§ Directions for this task
Can you write out the whole listing exactly?

====

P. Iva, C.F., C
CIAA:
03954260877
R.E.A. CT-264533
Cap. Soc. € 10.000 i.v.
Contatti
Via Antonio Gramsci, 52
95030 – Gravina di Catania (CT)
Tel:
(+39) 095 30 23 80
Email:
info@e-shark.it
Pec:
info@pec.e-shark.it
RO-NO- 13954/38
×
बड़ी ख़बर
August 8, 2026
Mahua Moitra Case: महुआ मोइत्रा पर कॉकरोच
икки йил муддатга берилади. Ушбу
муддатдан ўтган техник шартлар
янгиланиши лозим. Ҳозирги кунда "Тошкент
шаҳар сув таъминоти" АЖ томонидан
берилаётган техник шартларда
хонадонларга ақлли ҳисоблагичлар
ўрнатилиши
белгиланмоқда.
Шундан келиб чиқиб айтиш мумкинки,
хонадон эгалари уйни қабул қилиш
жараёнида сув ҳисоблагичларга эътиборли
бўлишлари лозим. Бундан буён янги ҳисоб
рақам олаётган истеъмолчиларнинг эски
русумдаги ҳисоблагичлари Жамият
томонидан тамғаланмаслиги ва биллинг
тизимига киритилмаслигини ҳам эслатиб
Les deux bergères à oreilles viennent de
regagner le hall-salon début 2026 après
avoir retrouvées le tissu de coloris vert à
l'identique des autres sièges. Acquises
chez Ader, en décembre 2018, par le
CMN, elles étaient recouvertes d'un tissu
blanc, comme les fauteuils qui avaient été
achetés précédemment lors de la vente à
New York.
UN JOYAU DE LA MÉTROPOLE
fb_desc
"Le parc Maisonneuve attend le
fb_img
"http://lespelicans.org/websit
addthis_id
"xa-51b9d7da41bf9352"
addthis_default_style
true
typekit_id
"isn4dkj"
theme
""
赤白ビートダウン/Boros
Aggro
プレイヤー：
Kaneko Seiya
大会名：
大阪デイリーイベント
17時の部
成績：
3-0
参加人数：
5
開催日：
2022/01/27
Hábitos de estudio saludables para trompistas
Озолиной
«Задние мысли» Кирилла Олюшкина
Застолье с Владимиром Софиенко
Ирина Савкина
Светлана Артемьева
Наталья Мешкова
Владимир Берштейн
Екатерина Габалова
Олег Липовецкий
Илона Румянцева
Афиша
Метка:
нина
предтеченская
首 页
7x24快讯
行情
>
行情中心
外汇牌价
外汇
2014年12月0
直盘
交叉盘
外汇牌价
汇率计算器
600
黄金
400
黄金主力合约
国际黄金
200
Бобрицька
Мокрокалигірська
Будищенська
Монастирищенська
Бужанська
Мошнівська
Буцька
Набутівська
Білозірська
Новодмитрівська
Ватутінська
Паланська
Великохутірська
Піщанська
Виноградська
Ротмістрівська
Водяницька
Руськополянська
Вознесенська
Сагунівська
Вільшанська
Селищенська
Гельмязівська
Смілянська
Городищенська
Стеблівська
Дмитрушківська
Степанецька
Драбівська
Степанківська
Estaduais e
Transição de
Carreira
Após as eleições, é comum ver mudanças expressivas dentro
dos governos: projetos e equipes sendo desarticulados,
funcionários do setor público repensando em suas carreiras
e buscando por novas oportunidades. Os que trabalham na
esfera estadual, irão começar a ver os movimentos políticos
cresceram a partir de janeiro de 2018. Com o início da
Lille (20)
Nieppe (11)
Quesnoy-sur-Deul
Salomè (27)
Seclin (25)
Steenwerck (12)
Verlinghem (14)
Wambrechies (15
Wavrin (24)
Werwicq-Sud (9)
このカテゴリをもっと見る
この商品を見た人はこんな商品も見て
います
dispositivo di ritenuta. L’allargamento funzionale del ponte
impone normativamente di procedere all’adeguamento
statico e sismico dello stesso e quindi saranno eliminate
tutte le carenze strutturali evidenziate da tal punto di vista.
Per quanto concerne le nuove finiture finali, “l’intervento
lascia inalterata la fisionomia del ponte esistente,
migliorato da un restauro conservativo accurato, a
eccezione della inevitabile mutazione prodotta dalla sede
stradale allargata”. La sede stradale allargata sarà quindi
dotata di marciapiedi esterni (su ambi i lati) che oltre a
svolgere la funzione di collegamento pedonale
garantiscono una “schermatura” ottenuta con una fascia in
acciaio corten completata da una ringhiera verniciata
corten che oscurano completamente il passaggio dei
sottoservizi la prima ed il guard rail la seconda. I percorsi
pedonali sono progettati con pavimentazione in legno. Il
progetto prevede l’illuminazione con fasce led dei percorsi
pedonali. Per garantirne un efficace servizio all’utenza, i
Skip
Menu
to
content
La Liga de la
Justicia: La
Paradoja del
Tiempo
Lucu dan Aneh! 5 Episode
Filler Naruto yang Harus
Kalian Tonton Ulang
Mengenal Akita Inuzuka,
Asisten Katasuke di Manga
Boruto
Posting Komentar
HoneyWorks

====

§ Expected answer
P. Iva, C.F., C
CIAA:
03954260877
R.E.A. CT-264533
Cap. Soc. € 10.000 i.v.
Contatti
Via Antonio Gramsci, 52
95030 – Gravina di Catania (CT)
Tel:
(+39) 095 30 23 80
Email:
info@e-shark.it
Pec:
info@pec.e-shark.it
RO-NO- 13954/38
×
बड़ी ख़बर
August 8, 2026
Mahua Moitra Case: महुआ मोइत्रा पर कॉकरोच
икки йил муддатга берилади. Ушбу
муддатдан ўтган техник шартлар
янгиланиши лозим. Ҳозирги кунда "Тошкент
шаҳар сув таъминоти" АЖ томонидан
берилаётган техник шартларда
хонадонларга ақлли ҳисоблагичлар
ўрнатилиши
белгиланмоқда.
Шундан келиб чиқиб айтиш мумкинки,
хонадон эгалари уйни қабул қилиш
жараёнида сув ҳисоблагичларга эътиборли
бўлишлари лозим. Бундан буён янги ҳисоб
рақам олаётган истеъмолчиларнинг эски
русумдаги ҳисоблагичлари Жамият
томонидан тамғаланмаслиги ва биллинг
тизимига киритилмаслигини ҳам эслатиб
Les deux bergères à oreilles viennent de
regagner le hall-salon début 2026 après
avoir retrouvées le tissu de coloris vert à
l'identique des autres sièges. Acquises
chez Ader, en décembre 2018, par le
CMN, elles étaient recouvertes d'un tissu
blanc, comme les fauteuils qui avaient été
achetés précédemment lors de la vente à
New York.
UN JOYAU DE LA MÉTROPOLE
fb_desc
"Le parc Maisonneuve attend le
fb_img
"http://lespelicans.org/websit
addthis_id
"xa-51b9d7da41bf9352"
addthis_default_style
true
typekit_id
"isn4dkj"
theme
""
赤白ビートダウン/Boros
Aggro
プレイヤー：
Kaneko Seiya
大会名：
大阪デイリーイベント
17時の部
成績：
3-0
参加人数：
5
開催日：
2022/01/27
Hábitos de estudio saludables para trompistas
Озолиной
«Задние мысли» Кирилла Олюшкина
Застолье с Владимиром Софиенко
Ирина Савкина
Светлана Артемьева
Наталья Мешкова
Владимир Берштейн
Екатерина Габалова
Олег Липовецкий
Илона Румянцева
Афиша
Метка:
нина
предтеченская
首 页
7x24快讯
行情
>
行情中心
外汇牌价
外汇
2014年12月0
直盘
交叉盘
外汇牌价
汇率计算器
600
黄金
400
黄金主力合约
国际黄金
200
Бобрицька
Мокрокалигірська
Будищенська
Монастирищенська
Бужанська
Мошнівська
Буцька
Набутівська
Білозірська
Новодмитрівська
Ватутінська
Паланська
Великохутірська
Піщанська
Виноградська
Ротмістрівська
Водяницька
Руськополянська
Вознесенська
Сагунівська
Вільшанська
Селищенська
Гельмязівська
Смілянська
Городищенська
Стеблівська
Дмитрушківська
Степанецька
Драбівська
Степанківська
Estaduais e
Transição de
Carreira
Após as eleições, é comum ver mudanças expressivas dentro
dos governos: projetos e equipes sendo desarticulados,
funcionários do setor público repensando em suas carreiras
e buscando por novas oportunidades. Os que trabalham na
esfera estadual, irão começar a ver os movimentos políticos
cresceram a partir de janeiro de 2018. Com o início da
Lille (20)
Nieppe (11)
Quesnoy-sur-Deul
Salomè (27)
Seclin (25)
Steenwerck (12)
Verlinghem (14)
Wambrechies (15
Wavrin (24)
Werwicq-Sud (9)
このカテゴリをもっと見る
この商品を見た人はこんな商品も見て
います
dispositivo di ritenuta. L’allargamento funzionale del ponte
impone normativamente di procedere all’adeguamento
statico e sismico dello stesso e quindi saranno eliminate
tutte le carenze strutturali evidenziate da tal punto di vista.
Per quanto concerne le nuove finiture finali, “l’intervento
lascia inalterata la fisionomia del ponte esistente,
migliorato da un restauro conservativo accurato, a
eccezione della inevitabile mutazione prodotta dalla sede
stradale allargata”. La sede stradale allargata sarà quindi
dotata di marciapiedi esterni (su ambi i lati) che oltre a
svolgere la funzione di collegamento pedonale
garantiscono una “schermatura” ottenuta con una fascia in
acciaio corten completata da una ringhiera verniciata
corten che oscurano completamente il passaggio dei
sottoservizi la prima ed il guard rail la seconda. I percorsi
pedonali sono progettati con pavimentazione in legno. Il
progetto prevede l’illuminazione con fasce led dei percorsi
pedonali. Per garantirne un efficace servizio all’utenza, i
Skip
Menu
to
content
La Liga de la
Justicia: La
Paradoja del
Tiempo
Lucu dan Aneh! 5 Episode
Filler Naruto yang Harus
Kalian Tonton Ulang
Mengenal Akita Inuzuka,
Asisten Katasuke di Manga
Boruto
Posting Komentar
HoneyWorks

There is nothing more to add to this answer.